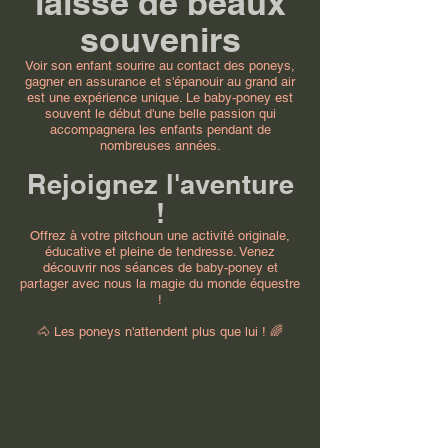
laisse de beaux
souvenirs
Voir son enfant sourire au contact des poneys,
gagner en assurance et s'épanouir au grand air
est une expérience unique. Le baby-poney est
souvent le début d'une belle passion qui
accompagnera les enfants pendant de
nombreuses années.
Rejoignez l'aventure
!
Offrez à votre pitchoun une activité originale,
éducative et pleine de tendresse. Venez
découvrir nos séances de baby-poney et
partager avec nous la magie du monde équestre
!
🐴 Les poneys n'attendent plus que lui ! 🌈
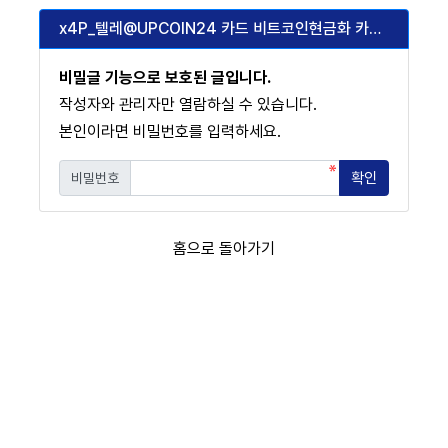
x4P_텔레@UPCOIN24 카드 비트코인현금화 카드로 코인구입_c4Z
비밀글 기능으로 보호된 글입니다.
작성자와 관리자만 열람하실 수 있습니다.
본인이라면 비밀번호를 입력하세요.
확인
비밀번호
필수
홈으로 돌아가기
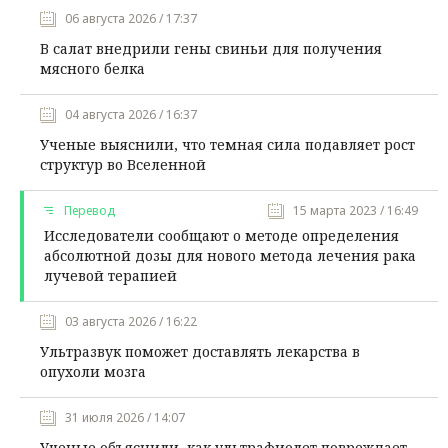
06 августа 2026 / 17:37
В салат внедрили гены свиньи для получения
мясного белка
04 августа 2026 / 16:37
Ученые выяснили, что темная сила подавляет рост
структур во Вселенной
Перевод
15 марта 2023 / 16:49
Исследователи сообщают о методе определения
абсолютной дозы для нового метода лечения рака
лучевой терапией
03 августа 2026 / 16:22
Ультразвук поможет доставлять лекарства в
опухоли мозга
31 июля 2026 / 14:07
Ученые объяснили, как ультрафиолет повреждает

==

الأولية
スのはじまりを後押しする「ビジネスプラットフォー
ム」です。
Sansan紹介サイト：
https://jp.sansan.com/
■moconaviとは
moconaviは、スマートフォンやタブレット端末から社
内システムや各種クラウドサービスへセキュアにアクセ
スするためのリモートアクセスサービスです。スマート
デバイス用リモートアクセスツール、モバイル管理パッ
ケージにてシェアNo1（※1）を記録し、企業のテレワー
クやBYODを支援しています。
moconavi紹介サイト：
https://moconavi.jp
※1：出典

==

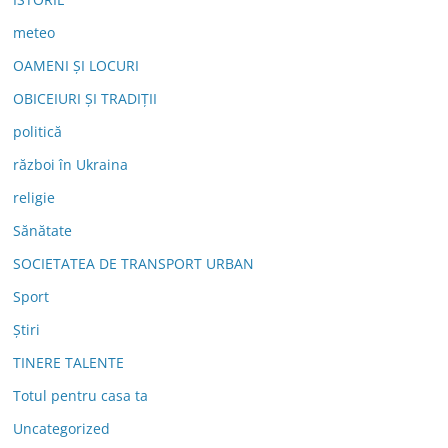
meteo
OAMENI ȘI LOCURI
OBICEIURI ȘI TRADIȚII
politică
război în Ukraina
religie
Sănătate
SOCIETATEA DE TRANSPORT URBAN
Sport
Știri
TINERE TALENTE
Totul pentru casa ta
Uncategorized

Exercise brief: Could you return all lines from the records that include the word "Ученые"?

Output of the task:
Ученые выяснили, что темная сила подавляет рост
Ученые объяснили, как ультрафиолет повреждает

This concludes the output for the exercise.